Work item
The entries shown here must be retyped in full, with no pictures included.

[Extracted data entries]
◆ ◆ ◆ ◆ ◆
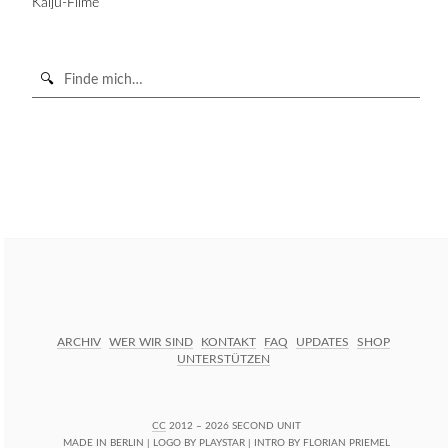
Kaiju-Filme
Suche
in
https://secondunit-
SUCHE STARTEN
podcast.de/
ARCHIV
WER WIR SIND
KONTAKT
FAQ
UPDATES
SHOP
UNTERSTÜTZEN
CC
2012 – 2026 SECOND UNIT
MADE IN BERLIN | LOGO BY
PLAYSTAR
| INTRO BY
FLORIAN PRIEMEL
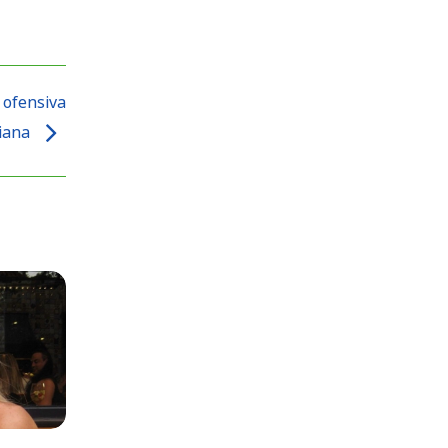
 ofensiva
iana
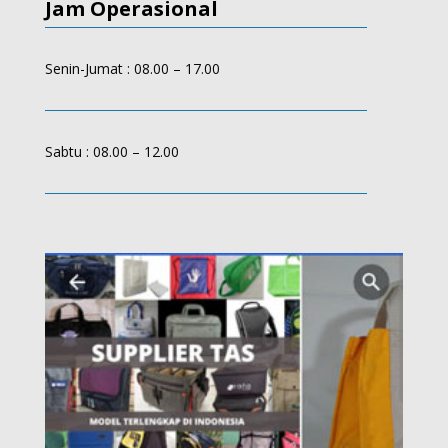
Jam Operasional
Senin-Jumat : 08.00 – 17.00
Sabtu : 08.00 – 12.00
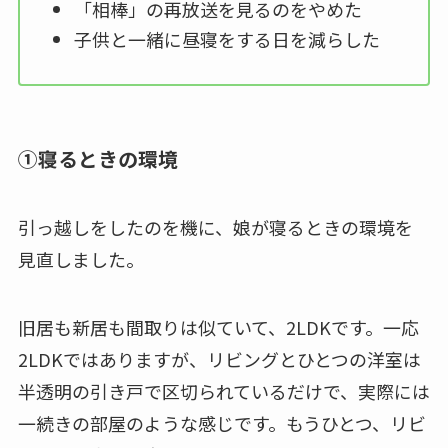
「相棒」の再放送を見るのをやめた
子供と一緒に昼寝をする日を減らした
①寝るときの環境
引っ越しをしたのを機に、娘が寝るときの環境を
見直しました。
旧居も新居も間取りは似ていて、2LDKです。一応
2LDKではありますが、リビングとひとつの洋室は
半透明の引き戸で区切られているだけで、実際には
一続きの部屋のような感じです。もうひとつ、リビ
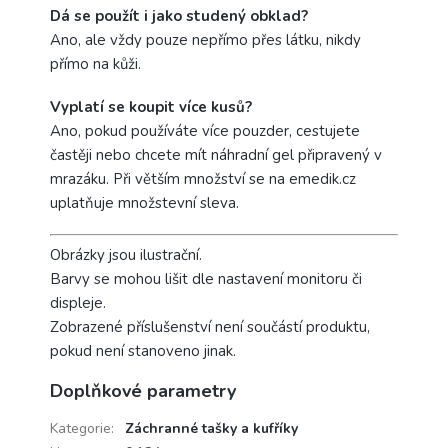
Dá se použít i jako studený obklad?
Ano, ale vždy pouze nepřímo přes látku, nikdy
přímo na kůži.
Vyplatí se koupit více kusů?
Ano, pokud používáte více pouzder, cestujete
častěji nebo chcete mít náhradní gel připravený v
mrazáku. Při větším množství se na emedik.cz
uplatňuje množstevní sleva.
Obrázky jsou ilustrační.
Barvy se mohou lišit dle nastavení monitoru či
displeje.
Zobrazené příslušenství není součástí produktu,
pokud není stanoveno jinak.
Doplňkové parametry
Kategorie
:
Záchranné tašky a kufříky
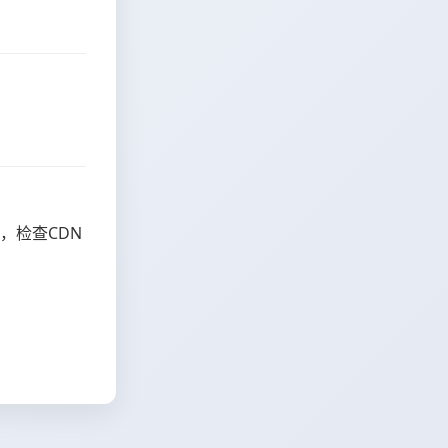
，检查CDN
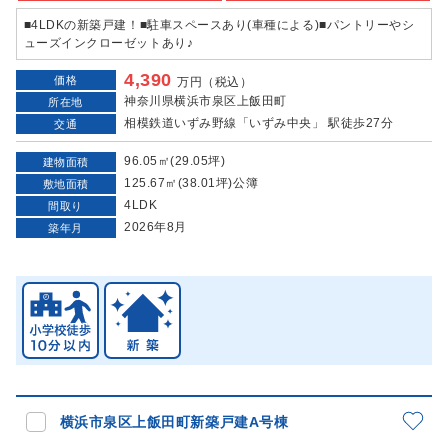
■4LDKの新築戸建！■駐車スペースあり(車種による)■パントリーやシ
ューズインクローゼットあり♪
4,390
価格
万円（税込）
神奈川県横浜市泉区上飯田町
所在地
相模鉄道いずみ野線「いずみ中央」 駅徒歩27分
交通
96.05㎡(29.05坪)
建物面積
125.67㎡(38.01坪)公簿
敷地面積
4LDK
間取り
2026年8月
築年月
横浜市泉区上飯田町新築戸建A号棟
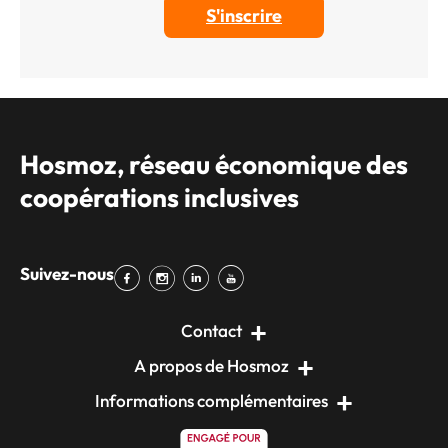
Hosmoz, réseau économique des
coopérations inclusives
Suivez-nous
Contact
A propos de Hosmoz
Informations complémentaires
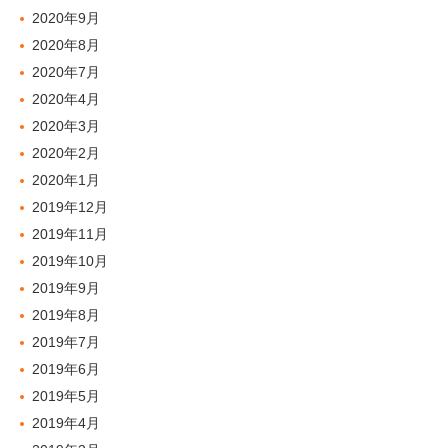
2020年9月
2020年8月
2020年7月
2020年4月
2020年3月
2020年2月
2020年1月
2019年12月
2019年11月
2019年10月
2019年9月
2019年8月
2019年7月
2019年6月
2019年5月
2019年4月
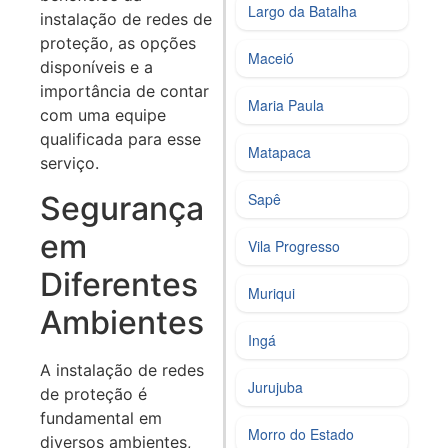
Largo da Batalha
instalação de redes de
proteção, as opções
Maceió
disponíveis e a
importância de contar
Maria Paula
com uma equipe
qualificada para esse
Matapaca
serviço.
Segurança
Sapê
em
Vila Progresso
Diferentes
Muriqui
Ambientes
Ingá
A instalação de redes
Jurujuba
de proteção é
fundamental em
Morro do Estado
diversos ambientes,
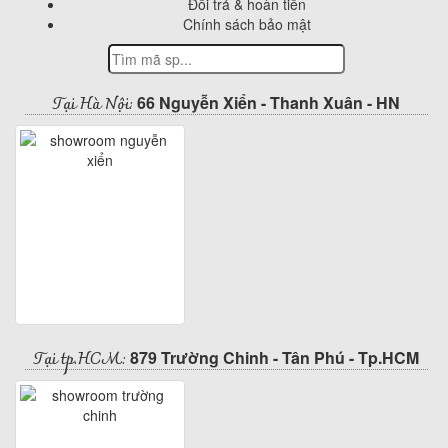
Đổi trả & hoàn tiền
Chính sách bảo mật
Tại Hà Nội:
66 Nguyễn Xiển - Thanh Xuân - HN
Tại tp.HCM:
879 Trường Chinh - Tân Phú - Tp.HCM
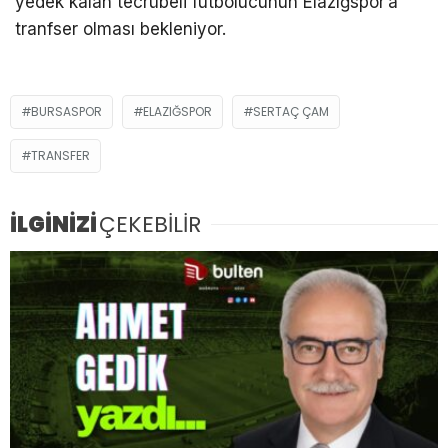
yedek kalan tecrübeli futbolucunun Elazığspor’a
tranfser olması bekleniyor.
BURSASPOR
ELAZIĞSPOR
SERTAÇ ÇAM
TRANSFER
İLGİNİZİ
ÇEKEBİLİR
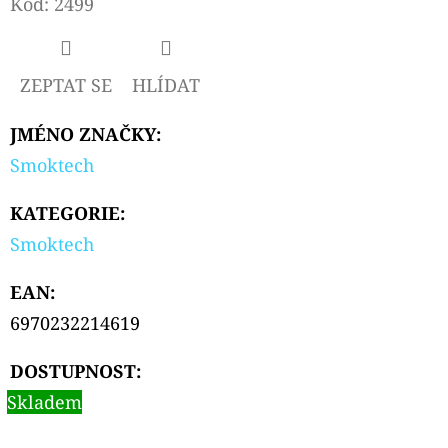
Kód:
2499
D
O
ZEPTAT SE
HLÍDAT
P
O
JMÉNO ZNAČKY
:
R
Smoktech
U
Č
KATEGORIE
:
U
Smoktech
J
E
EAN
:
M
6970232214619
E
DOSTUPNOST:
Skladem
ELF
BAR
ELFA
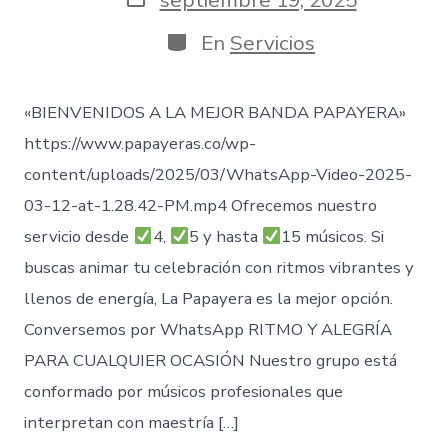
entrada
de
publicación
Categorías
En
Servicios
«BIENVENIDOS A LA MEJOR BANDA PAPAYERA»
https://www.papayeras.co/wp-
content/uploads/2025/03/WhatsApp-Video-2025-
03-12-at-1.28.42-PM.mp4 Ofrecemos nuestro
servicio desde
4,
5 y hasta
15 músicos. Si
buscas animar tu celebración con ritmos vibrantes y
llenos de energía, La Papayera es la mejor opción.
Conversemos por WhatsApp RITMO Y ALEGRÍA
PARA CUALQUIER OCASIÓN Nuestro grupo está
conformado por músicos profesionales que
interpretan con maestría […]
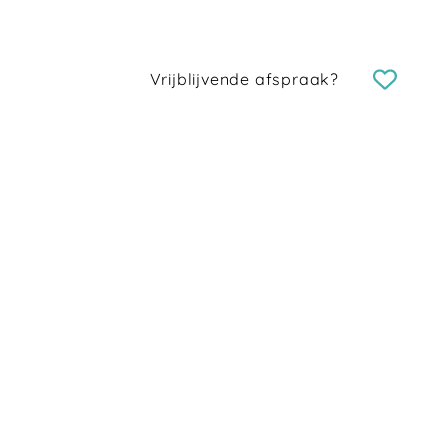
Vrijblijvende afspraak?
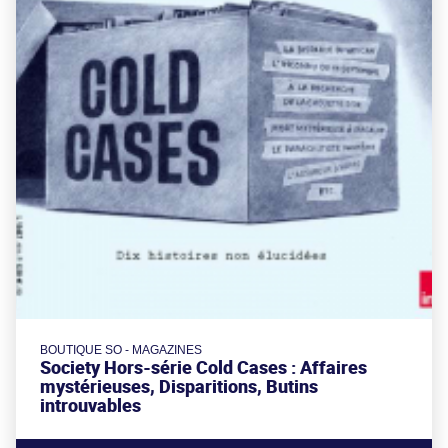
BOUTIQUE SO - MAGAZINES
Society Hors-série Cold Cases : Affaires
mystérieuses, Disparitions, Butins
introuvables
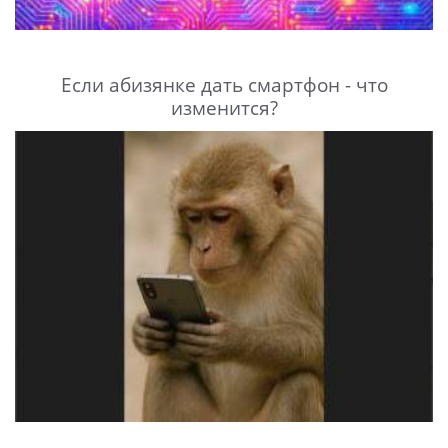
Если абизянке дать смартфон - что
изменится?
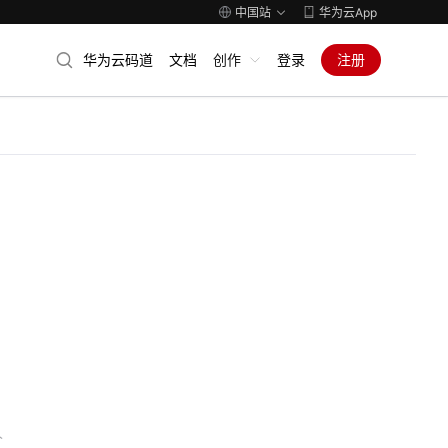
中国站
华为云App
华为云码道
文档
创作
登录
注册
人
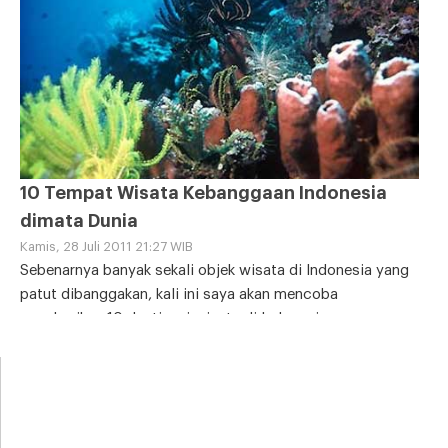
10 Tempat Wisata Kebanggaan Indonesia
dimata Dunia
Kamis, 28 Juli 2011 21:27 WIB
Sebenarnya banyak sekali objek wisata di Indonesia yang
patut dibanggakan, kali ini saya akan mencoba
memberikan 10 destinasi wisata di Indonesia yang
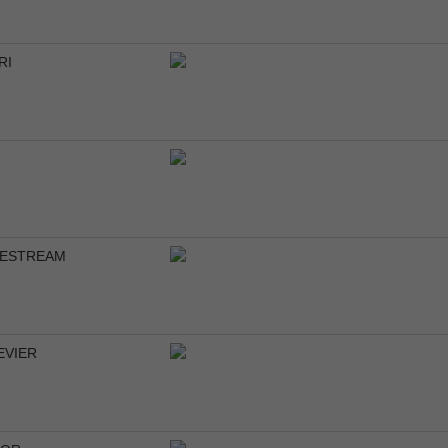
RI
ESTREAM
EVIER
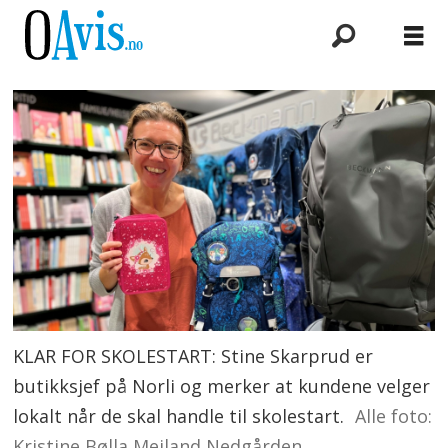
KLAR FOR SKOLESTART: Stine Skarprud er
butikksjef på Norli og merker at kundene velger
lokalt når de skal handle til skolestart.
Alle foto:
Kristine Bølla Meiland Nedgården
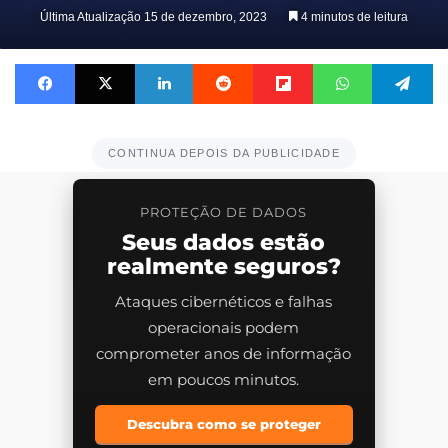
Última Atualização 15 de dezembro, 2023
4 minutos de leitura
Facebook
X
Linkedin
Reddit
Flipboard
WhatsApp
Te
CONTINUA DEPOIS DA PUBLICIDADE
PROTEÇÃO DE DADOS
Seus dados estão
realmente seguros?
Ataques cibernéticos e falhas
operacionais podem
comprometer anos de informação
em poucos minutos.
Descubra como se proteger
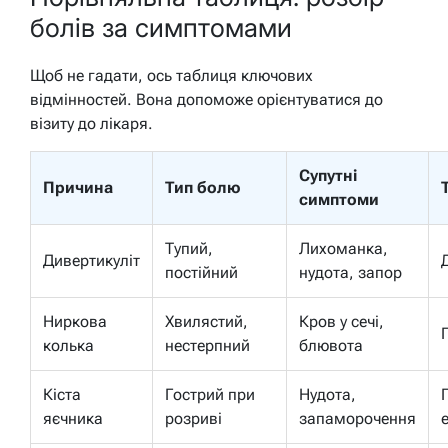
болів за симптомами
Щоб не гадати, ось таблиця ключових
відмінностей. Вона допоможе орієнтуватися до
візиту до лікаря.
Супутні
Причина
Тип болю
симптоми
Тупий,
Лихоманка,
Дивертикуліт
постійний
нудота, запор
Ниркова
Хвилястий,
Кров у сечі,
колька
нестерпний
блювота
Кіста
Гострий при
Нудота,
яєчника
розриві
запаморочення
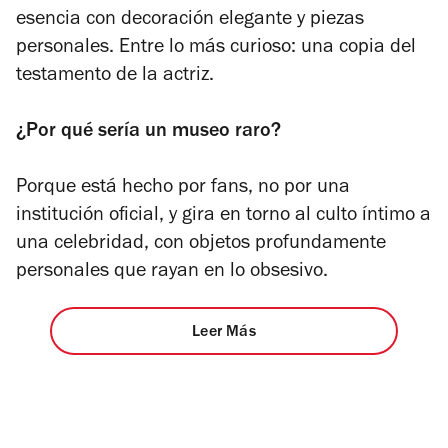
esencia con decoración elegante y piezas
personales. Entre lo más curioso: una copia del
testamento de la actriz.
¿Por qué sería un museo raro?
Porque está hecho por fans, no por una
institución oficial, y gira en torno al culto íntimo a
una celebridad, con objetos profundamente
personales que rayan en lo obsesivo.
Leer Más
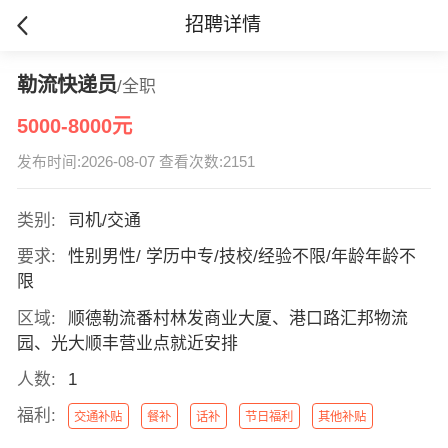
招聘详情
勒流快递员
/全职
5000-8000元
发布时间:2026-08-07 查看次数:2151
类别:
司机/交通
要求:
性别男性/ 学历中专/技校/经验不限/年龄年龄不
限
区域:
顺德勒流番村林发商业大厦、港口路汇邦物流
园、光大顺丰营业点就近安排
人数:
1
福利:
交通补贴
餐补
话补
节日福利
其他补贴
◆ ◆ ◆ ◆ ◆
Solution to this task
Kaiju-Filme
Suche
in
https://secondunit-
SUCHE STARTEN
podcast.de/
ARCHIV
WER WIR SIND
KONTAKT
FAQ
UPDATES
SHOP
UNTERSTÜTZEN
CC
2012 – 2026 SECOND UNIT
MADE IN BERLIN | LOGO BY
PLAYSTAR
| INTRO BY
FLORIAN PRIEMEL
 ofensiva
iana
Jam Operasional
Senin-Jumat : 08.00 – 17.00
Sabtu : 08.00 – 12.00
「相棒」の再放送を見るのをやめた
子供と一緒に昼寝をする日を減らした
①寝るときの環境
引っ越しをしたのを機に、娘が寝るときの環境を
見直しました。
旧居も新居も間取りは似ていて、2LDKです。一応
2LDKではありますが、リビングとひとつの洋室は
半透明の引き戸で区切られているだけで、実際には
一続きの部屋のような感じです。もうひとつ、リビ
Dá se použít i jako studený obklad?
Ano, ale vždy pouze nepřímo přes látku, nikdy
přímo na kůži.
Vyplatí se koupit více kusů?
Ano, pokud používáte více pouzder, cestujete
častěji nebo chcete mít náhradní gel připravený v
mrazáku. Při větším množství se na emedik.cz
uplatňuje množstevní sleva.
Obrázky jsou ilustrační.
Barvy se mohou lišit dle nastavení monitoru či
displeje.
Zobrazené příslušenství není součástí produktu,
pokud není stanoveno jinak.
Doplňkové parametry
Kategorie
:
Záchranné tašky a kufříky
，检查CDN
■4LDKの新築戸建！■駐車スペースあり(車種による)■パントリーやシ
ューズインクローゼットあり♪
4,390
価格
万円（税込）
神奈川県横浜市泉区上飯田町
所在地
相模鉄道いずみ野線「いずみ中央」 駅徒歩27分
交通
96.05㎡(29.05坪)
建物面積
125.67㎡(38.01坪)公簿
敷地面積
4LDK
間取り
2026年8月
築年月
横浜市泉区上飯田町新築戸建A号棟
Hosmoz, réseau économique des
coopérations inclusives
Suivez-nous
Contact
A propos de Hosmoz
Informations complémentaires
2020年9月
2020年8月
2020年7月
2020年4月
2020年3月
2020年2月
2020年1月
2019年12月
2019年11月
2019年10月
2019年9月
2019年8月
2019年7月
2019年6月
2019年5月
2019年4月
Largo da Batalha
instalação de redes de
proteção, as opções
Maceió
disponíveis e a
importância de contar
Maria Paula
com uma equipe
qualificada para esse
Matapaca
serviço.
Segurança
Sapê
em
Vila Progresso
Diferentes
Muriqui
Ambientes
Ingá
A instalação de redes
Jurujuba
de proteção é
fundamental em
Morro do Estado
diversos ambientes,
Đổi trả & hoàn tiền
Chính sách bảo mật
Tại Hà Nội:
66 Nguyễn Xiển - Thanh Xuân - HN
Tại tp.HCM:
879 Trường Chinh - Tân Phú - Tp.HCM
yedek kalan tecrübeli futbolucunun Elazığspor’a
tranfser olması bekleniyor.
BURSASPOR
ELAZIĞSPOR
SERTAÇ ÇAM
TRANSFER
İLGİNİZİ
ÇEKEBİLİR
Kód:
2499
D
O
ZEPTAT SE
HLÍDAT
P
O
JMÉNO ZNAČKY
:
R
Smoktech
U
Č
KATEGORIE
:
U
Smoktech
J
E
EAN
:
M
6970232214619
E
DOSTUPNOST:
Skladem
ELF
BAR
ELFA
entrada
de
publicación
Categorías
En
Servicios
«BIENVENIDOS A LA MEJOR BANDA PAPAYERA»
https://www.papayeras.co/wp-
content/uploads/2025/03/WhatsApp-Video-2025-
03-12-at-1.28.42-PM.mp4 Ofrecemos nuestro
servicio desde
4,
5 y hasta
15 músicos. Si
buscas animar tu celebración con ritmos vibrantes y
llenos de energía, La Papayera es la mejor opción.
Conversemos por WhatsApp RITMO Y ALEGRÍA
PARA CUALQUIER OCASIÓN Nuestro grupo está
conformado por músicos profesionales que
interpretan con maestría […]
Vrijblijvende afspraak?
BOUTIQUE SO - MAGAZINES
Society Hors-série Cold Cases : Affaires
mystérieuses, Disparitions, Butins
introuvables
Если абизянке дать смартфон - что
изменится?
中国站
华为云App
华为云码道
文档
创作
登录
注册
人
10 Tempat Wisata Kebanggaan Indonesia
dimata Dunia
Kamis, 28 Juli 2011 21:27 WIB
Sebenarnya banyak sekali objek wisata di Indonesia yang
patut dibanggakan, kali ini saya akan mencoba
memberikan 10 destinasi wisata di Indonesia yang
RI
ESTREAM
EVIER
KLAR FOR SKOLESTART: Stine Skarprud er
butikksjef på Norli og merker at kundene velger
lokalt når de skal handle til skolestart.
Alle foto:
Kristine Bølla Meiland Nedgården
Última Atualização 15 de dezembro, 2023
4 minutos de leitura
Facebook
X
Linkedin
Reddit
Flipboard
WhatsApp
Te
CONTINUA DEPOIS DA PUBLICIDADE
PROTEÇÃO DE DADOS
Seus dados estão
realmente seguros?
Ataques cibernéticos e falhas
operacionais podem
comprometer anos de informação
em poucos minutos.
Descubra como se proteger
болів за симптомами
Щоб не гадати, ось таблиця ключових
відмінностей. Вона допоможе орієнтуватися до
візиту до лікаря.
Супутні
Причина
Тип болю
симптоми
Тупий,
Лихоманка,
Дивертикуліт
постійний
нудота, запор
Ниркова
Хвилястий,
Кров у сечі,
колька
нестерпний
блювота
Кіста
Гострий при
Нудота,
яєчника
розриві
запаморочення
esencia con decoración elegante y piezas
personales. Entre lo más curioso: una copia del
testamento de la actriz.
¿Por qué sería un museo raro?
Porque está hecho por fans, no por una
institución oficial, y gira en torno al culto íntimo a
una celebridad, con objetos profundamente
personales que rayan en lo obsesivo.
Leer Más
招聘详情
勒流快递员
/全职
5000-8000元
发布时间:2026-08-07 查看次数:2151
类别:
司机/交通
要求:
性别男性/ 学历中专/技校/经验不限/年龄年龄不
限
区域:
顺德勒流番村林发商业大厦、港口路汇邦物流
园、光大顺丰营业点就近安排
人数:
1
福利:
交通补贴
餐补
话补
节日福利
其他补贴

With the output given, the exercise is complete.